AI by the Numbers

AI by the Numbers

2 much hype? Here’s how industry leaders quantify the supply chain impact of artificial intelligence.

 


15%

Share of daily logistics
decisions that will be made
autonomously by 2028,
thanks to AI agents,
according to Gartner research.


PepsiCo Simulates Supply Chain Operations with AI and Digital Twins

Image of a Pepsi can.In January 2026, PepsiCo announced a multi-year collaboration with Siemens and NVIDIA to transform plant and supply chain operations through artificial intelligence and digital twin technology. This collaboration marks a first-of-its-kind initiative for a global CPG company applying digital twins to reshape how plant and warehousing facilities are digitally simulated and tested, with early pilots already underway in the United States.
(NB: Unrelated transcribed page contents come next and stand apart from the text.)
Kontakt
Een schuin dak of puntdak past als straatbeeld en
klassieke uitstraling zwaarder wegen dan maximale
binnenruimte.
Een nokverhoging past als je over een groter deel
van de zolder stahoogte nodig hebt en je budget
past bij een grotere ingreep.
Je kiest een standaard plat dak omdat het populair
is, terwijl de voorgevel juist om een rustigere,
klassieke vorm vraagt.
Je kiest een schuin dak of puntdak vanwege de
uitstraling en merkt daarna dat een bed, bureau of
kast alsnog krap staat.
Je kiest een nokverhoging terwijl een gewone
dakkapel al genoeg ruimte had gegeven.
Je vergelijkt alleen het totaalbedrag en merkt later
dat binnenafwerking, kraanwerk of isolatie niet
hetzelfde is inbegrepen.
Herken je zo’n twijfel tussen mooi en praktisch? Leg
PepsiCo is using AI and new digital approaches to process simulation and facility design to retool and optimize its existing physical footprint. PepsiCo and Siemens are digitally transforming select U.S. manufacturing and warehouse facilities by converting them into high-fidelity 3D digital twins that simulate plant operations and the end-to-end supply chain to establish a performance baseline.


90%

Potential issues in
plant operations identified


Within weeks, the teams reported they optimized and validated new configurations to boost capacity and throughput, giving PepsiCo a unified, real-time view of operations, which can integrate AI-driven capabilities over time.

Leveraging Siemens’ Digital Twin Composer, NVIDIA Omniverse, and computer vision, PepsiCo can now recreate every machine, conveyor, pallet route, and operator path with physics-level accuracy, enabling AI agents to simulate, test, and refine system changes—identifying up to 90% of potential issues before any physical modifications are made.


30-40%

Productivity gains Penske Logistics expects from
its deployment of a new AI platform from Augment.
Penske estimates these gains as the system can
eliminate routine, manual processes and streamline
follow-up workflows with carrier dispatchers.
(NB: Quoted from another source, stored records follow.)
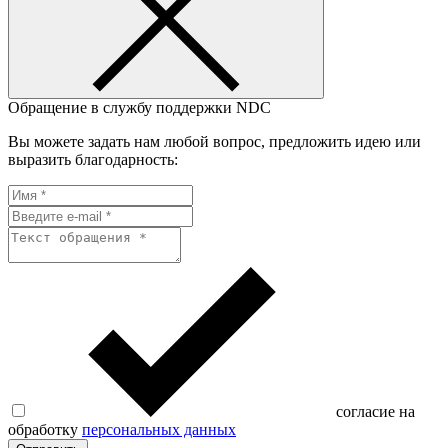
Обращение в службу поддержки NDC
Вы можете задать нам любой вопрос, предложить идею или
выразить благодарность:
согласие на
обработку
персональных данных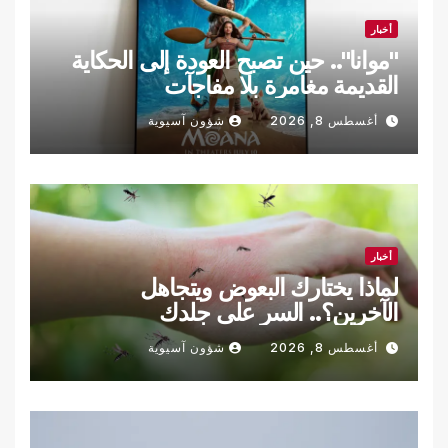
أخبار
"موانا".. حين تصبح العودة إلى الحكاية
القديمة مغامرة بلا مفاجآت
أغسطس 8, 2026
شؤون آسيوية
أخبار
لماذا يختارك البعوض ويتجاهل
الآخرين؟.. السر على جلدك
أغسطس 8, 2026
شؤون آسيوية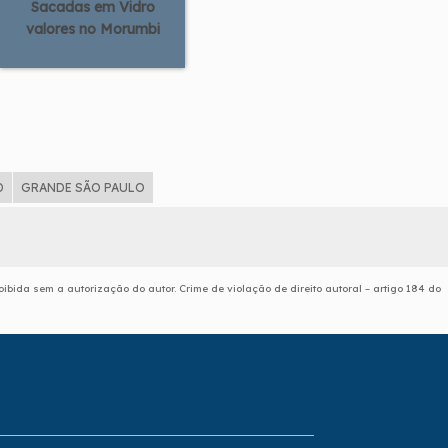
Sacadas em Vidro
valores no Morumbi
D
GRANDE SÃO PAULO
oibida sem a autorização do autor. Crime de violação de direito autoral – artigo 184 do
80% Estimated Stockout Reduction

An image of a red bell pepper.By fresh food supply chain tech company Afresh, which uses AI to help grocers simplify operations, cut waste, and serve shoppers better. Its AI engine provides one single source of truth to support smarter decisions across stores. Albertsons Companies, Brookshire Grocery Company, Bashas’, Cub Foods, Smart & Final, and Meijer are among its customers.

Its latest platform expansion Fresh Buying leverages AI to digitize and optimize a challenging job in grocery supply chains: buying perishables for distribution. It helps produce, meat, deli, and bakery buyers manage perishables at scale, letting them react quickly and ensure they ship the freshest products to stores.


Walmart Transforms the Retail Supply Chain With AI and Ambient Internet-of-Things

Walmart is combining its AI systems with Wiliot’s ambient IoT technology.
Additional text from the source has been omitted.